In this era of low interest rates it can be hard to find ASX shares with dividend yields above 7.5%.
Dividend yields that are exceptionally high can be risky. It may just be a look back at old dividends and a dividend cut may be coming. The company may have an exceptionally-high dividend yield and it's not retaining much for re-investment. Perhaps the market thinks the earnings are risky.
With that in mind, here are some of the shares with the biggest dividend yields on offer:
WPP Aunz Ltd (ASX: WPP)
The advertising and media business has a trailing grossed-up dividend yield of 17%.
Even if the annual dividend were to be cut by a third, it would still have a very impressive double digit dividend yield. It's valued at a low multiple of its earnings and it has a high dividend payout ratio.
The key will be what happens over the next two to three years. Advertising spending in 2019 is expected to be flat, but WPP Aunz is expecting earnings per share (EPS) to decline by 5% to 10% in 2019.
It could be a dividend bargain. But it could also be a value trap, depending how the medium-term unfolds.
Naos Emerging Opportunities Company Ltd (ASX: NCC)
Naos Emerging Opportunities has a grossed-up dividend yield of 10%.
It's a listed investment company (LIC) that looks at the smallest businesses on the ASX, ones with market capitalisations under $250 million. It has a slant towards industrial businesses which can keep growing even if economic conditions in Australia aren't great.
Naos likes to have a small number of high-conviction holdings, which can add to volatility. Small caps are volatile enough.
Its performance is going to be quite different to the small cap benchmark, so it's best to think of this as a private fund that pays a big dividend that you can buy on the ASX.
It does have relatively high fees, but its total returns have been quite good since inception, supporting an attractive, growing dividend.
WAM Research Limited (ASX: WAX)
WAM Research has a grossed-up dividend yield of 9.4%.
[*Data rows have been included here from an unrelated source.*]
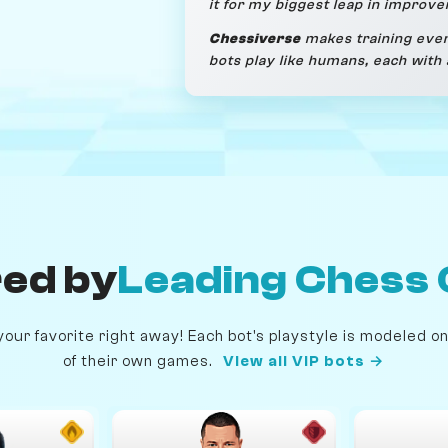
it for my biggest leap in improv
Chessiverse
makes training even
bots play like humans, each with 
ed by
Leading Chess 
our favorite right away! Each bot's playstyle is modeled 
of their own games.
View all VIP bots →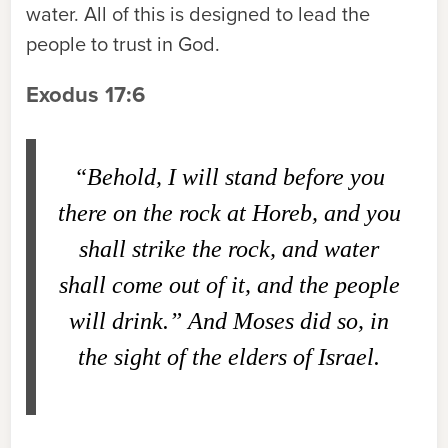
water. All of this is designed to lead the
people to trust in God.
Exodus 17:6
“Behold, I will stand before you
there on the rock at Horeb, and you
shall strike the rock, and water
shall come out of it, and the people
will drink.” And Moses did so, in
the sight of the elders of Israel.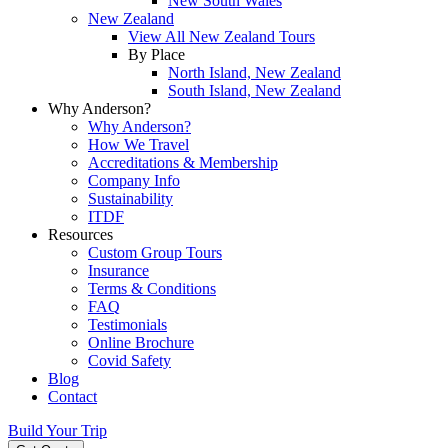
New South Wales
New Zealand
View All New Zealand Tours
By Place
North Island, New Zealand
South Island, New Zealand
Why Anderson?
Why Anderson?
How We Travel
Accreditations & Membership
Company Info
Sustainability
ITDF
Resources
Custom Group Tours
Insurance
Terms & Conditions
FAQ
Testimonials
Online Brochure
Covid Safety
Blog
Contact
Build Your Trip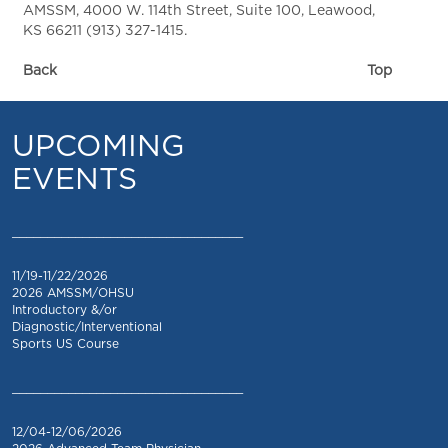
AMSSM, 4000 W. 114th Street, Suite 100, Leawood,
KS 66211 (913) 327-1415.
Back
Top
UPCOMING
EVENTS
_________________________________
11/19-11/22/2026
2026 AMSSM/OHSU
Introductory &/or
Diagnostic/Interventional
Sports US Course
_________________________________
12/04-12/06/2026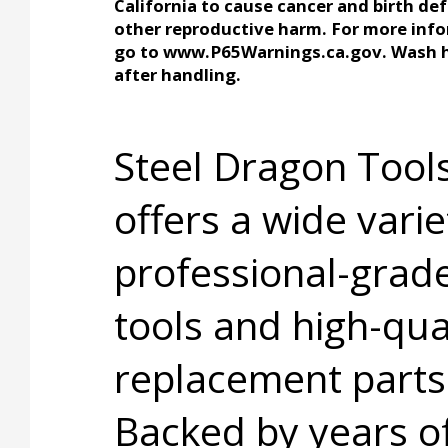
California to cause cancer and birth def
other reproductive harm. For more inf
go to www.P65Warnings.ca.gov. Wash 
after handling.
Steel Dragon Too
offers a wide varie
professional-grad
tools and high-qua
replacement parts
Backed by years o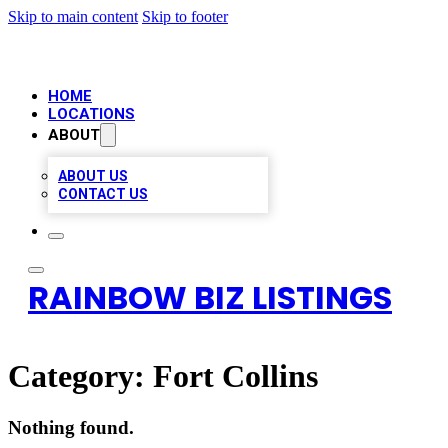
Skip to main content
Skip to footer
HOME
LOCATIONS
ABOUT
ABOUT US
CONTACT US
RAINBOW BIZ LISTINGS
Category:
Fort Collins
Nothing found.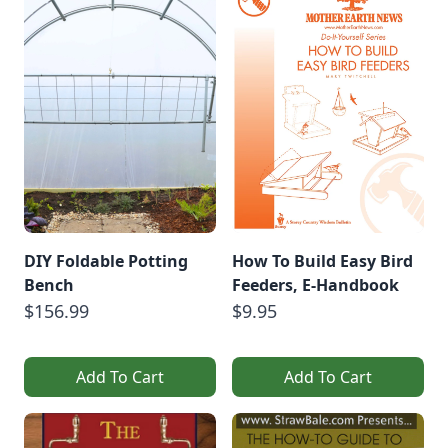
DIY Foldable Potting
How To Build Easy Bird
Bench
Feeders, E-Handbook
$156.99
$9.95
Add To Cart
Add To Cart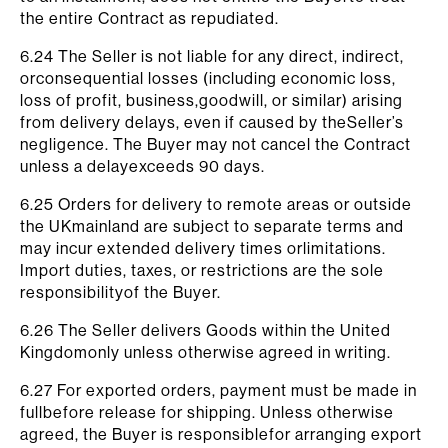
the entire Contract as repudiated.
6.24 The Seller is not liable for any direct, indirect,
orconsequential losses (including economic loss,
loss of profit, business,goodwill, or similar) arising
from delivery delays, even if caused by theSeller’s
negligence. The Buyer may not cancel the Contract
unless a delayexceeds 90 days.
6.25 Orders for delivery to remote areas or outside
the UKmainland are subject to separate terms and
may incur extended delivery times orlimitations.
Import duties, taxes, or restrictions are the sole
responsibilityof the Buyer.
6.26 The Seller delivers Goods within the United
Kingdomonly unless otherwise agreed in writing.
6.27 For exported orders, payment must be made in
fullbefore release for shipping. Unless otherwise
agreed, the Buyer is responsiblefor arranging export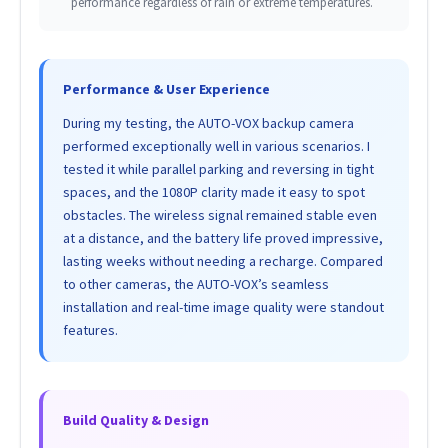
performance regardless of rain or extreme temperatures.
Performance & User Experience
During my testing, the AUTO-VOX backup camera
performed exceptionally well in various scenarios. I
tested it while parallel parking and reversing in tight
spaces, and the 1080P clarity made it easy to spot
obstacles. The wireless signal remained stable even
at a distance, and the battery life proved impressive,
lasting weeks without needing a recharge. Compared
to other cameras, the AUTO-VOX’s seamless
installation and real-time image quality were standout
features.
Build Quality & Design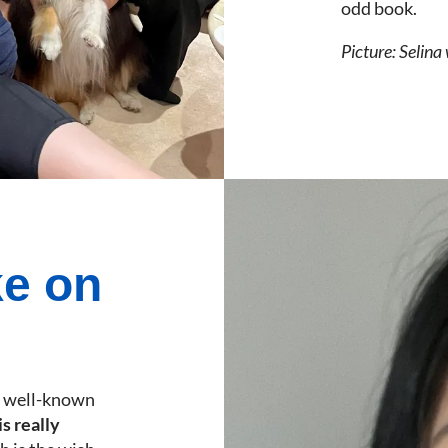
odd book.
Picture: Selina
ke on
a well-known
s really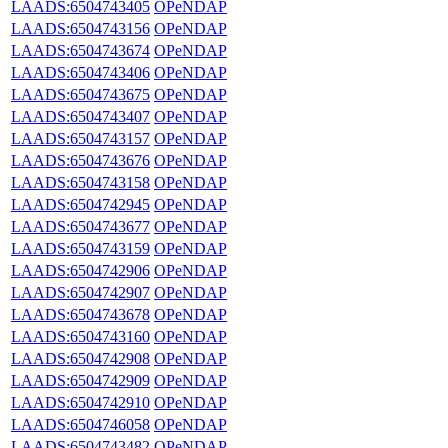
LAADS:6504743405
OPeNDAP
LAADS:6504743156
OPeNDAP
LAADS:6504743674
OPeNDAP
LAADS:6504743406
OPeNDAP
LAADS:6504743675
OPeNDAP
LAADS:6504743407
OPeNDAP
LAADS:6504743157
OPeNDAP
LAADS:6504743676
OPeNDAP
LAADS:6504743158
OPeNDAP
LAADS:6504742945
OPeNDAP
LAADS:6504743677
OPeNDAP
LAADS:6504743159
OPeNDAP
LAADS:6504742906
OPeNDAP
LAADS:6504742907
OPeNDAP
LAADS:6504743678
OPeNDAP
LAADS:6504743160
OPeNDAP
LAADS:6504742908
OPeNDAP
LAADS:6504742909
OPeNDAP
LAADS:6504742910
OPeNDAP
LAADS:6504746058
OPeNDAP
LAADS:6504743482
OPeNDAP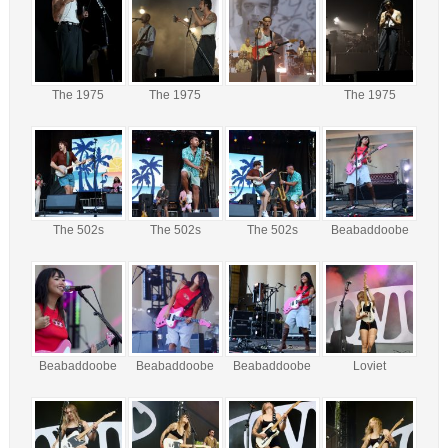
The 1975
The 1975
The 1975
The 502s
The 502s
The 502s
Beabaddoobe
Beabaddoobe
Beabaddoobe
Beabaddoobe
Loviet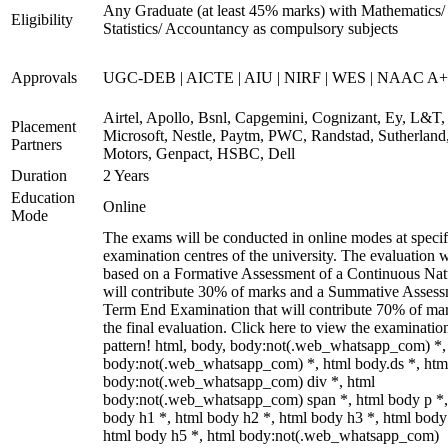
Any Graduate (at least 45% marks) with Mathematics/
Eligibility
Statistics/ Accountancy as compulsory subjects
Approvals
UGC-DEB | AICTE | AIU | NIRF | WES | NAAC A++
Airtel, Apollo, Bsnl, Capgemini, Cognizant, Ey, L&T,
Placement
Microsoft, Nestle, Paytm, PWC, Randstad, Sutherland,
Partners
Motors, Genpact, HSBC, Dell
Duration
2 Years
Education
Online
Mode
The exams will be conducted in online modes at specif
examination centres of the university. The evaluation w
based on a Formative Assessment of a Continuous Natu
will contribute 30% of marks and a Summative Assess
Term End Examination that will contribute 70% of mar
the final evaluation. Click here to view the examinatio
pattern! html, body, body:not(.web_whatsapp_com) *,
body:not(.web_whatsapp_com) *, html body.ds *, htm
body:not(.web_whatsapp_com) div *, html
body:not(.web_whatsapp_com) span *, html body p *,
body h1 *, html body h2 *, html body h3 *, html body
html body h5 *, html body:not(.web_whatsapp_com)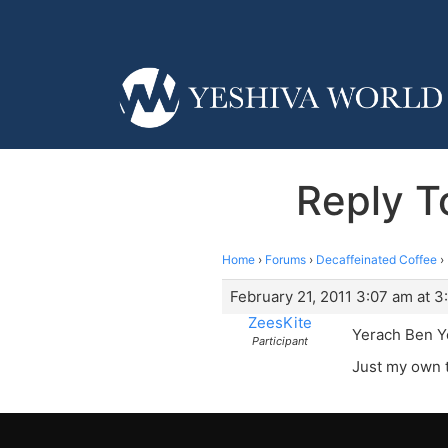
Reply T
Home
›
Forums
›
Decaffeinated Coffee
›
February 21, 2011 3:07 am at 3
ZeesKite
Yerach Ben 
Participant
Just my own 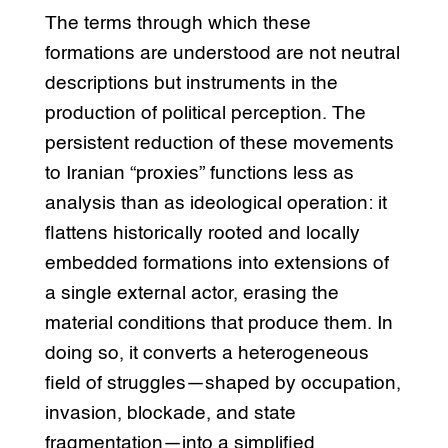
The terms through which these
formations are understood are not neutral
descriptions but instruments in the
production of political perception. The
persistent reduction of these movements
to Iranian “proxies” functions less as
analysis than as ideological operation: it
flattens historically rooted and locally
embedded formations into extensions of
a single external actor, erasing the
material conditions that produce them. In
doing so, it converts a heterogeneous
field of struggles—shaped by occupation,
invasion, blockade, and state
fragmentation—into a simplified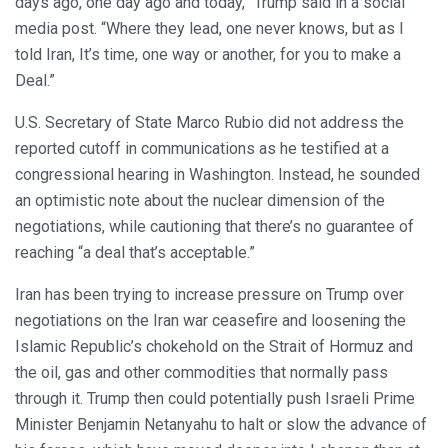
days ago, one day ago and today,” Trump said in a social
media post. “Where they lead, one never knows, but as I
told Iran, It’s time, one way or another, for you to make a
Deal.”
U.S. Secretary of State Marco Rubio did not address the
reported cutoff in communications as he testified at a
congressional hearing in Washington. Instead, he sounded
an optimistic note about the nuclear dimension of the
negotiations, while cautioning that there’s no guarantee of
reaching “a deal that’s acceptable.”
Iran has been trying to increase pressure on Trump over
negotiations on the Iran war ceasefire and loosening the
Islamic Republic’s chokehold on the Strait of Hormuz and
the oil, gas and other commodities that normally pass
through it. Trump then could potentially push Israeli Prime
Minister Benjamin Netanyahu to halt or slow the advance of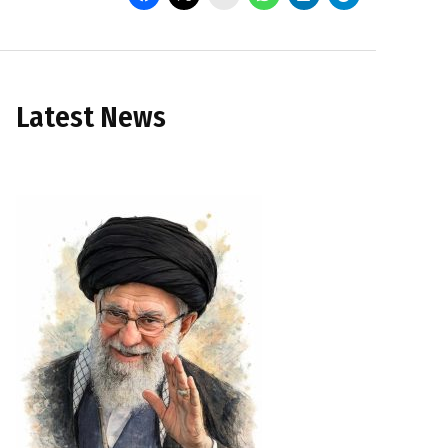
Latest News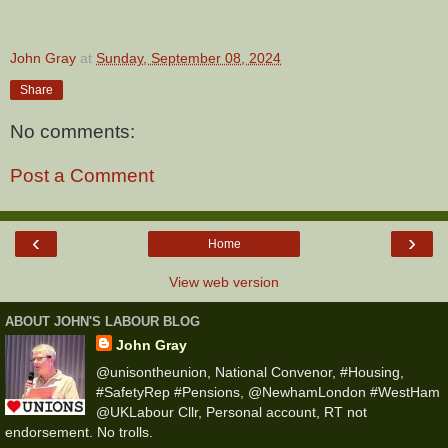
John Gray
at
Sunday, September 08, 2024
Share
No comments:
Post a Comment
‹
›
Home
View web version
ABOUT JOHN'S LABOUR BLOG
John Gray
@unisontheunion, National Convenor, #Housing,
#SafetyRep #Pensions, @NewhamLondon #WestHam
@UKLabour Cllr, Personal account, RT not
endorsement. No trolls.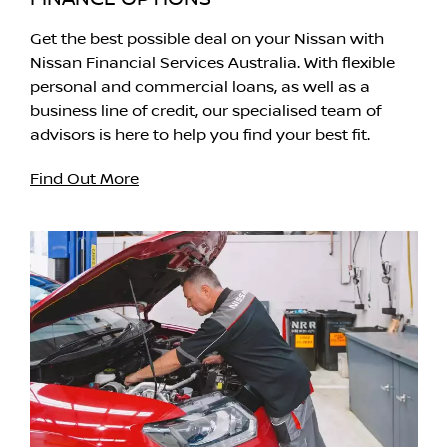
Get the best possible deal on your Nissan with
Nissan Financial Services Australia. With flexible
personal and commercial loans, as well as a
business line of credit, our specialised team of
advisors is here to help you find your best fit.
Find Out More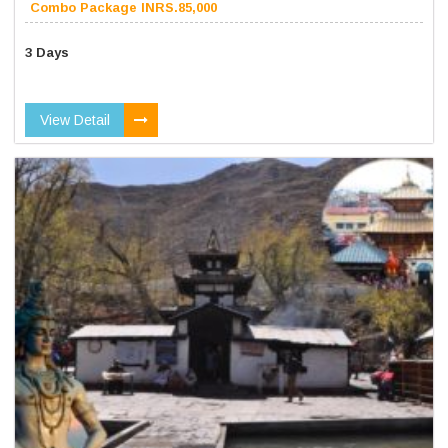
Combo Package INRS.85,000
3 Days
View Detail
WAM Research is one of the best LICs on the ASX in my opinion. It just focuses on the quality of the underlying business. It's not afraid to hold a lot of cash when necessary, and it's not afraid to own a lot of shares in the portfolio either, to diversify the risk.
It has generated very impressive returns since inception and it's outperforming so far in FY20. WAM Research has been using some of that profit to pay an ever-growing dividend to shareholders each year.
Foolish takeaway
Each of them have big dividends. WPP faces structural challenges, so I'm not looking to invest in it. Out of the three I'd probably go for the Naos LIC because it's trading at a discount to its underlying asset value whereas WAM Research is at a sizeable premium.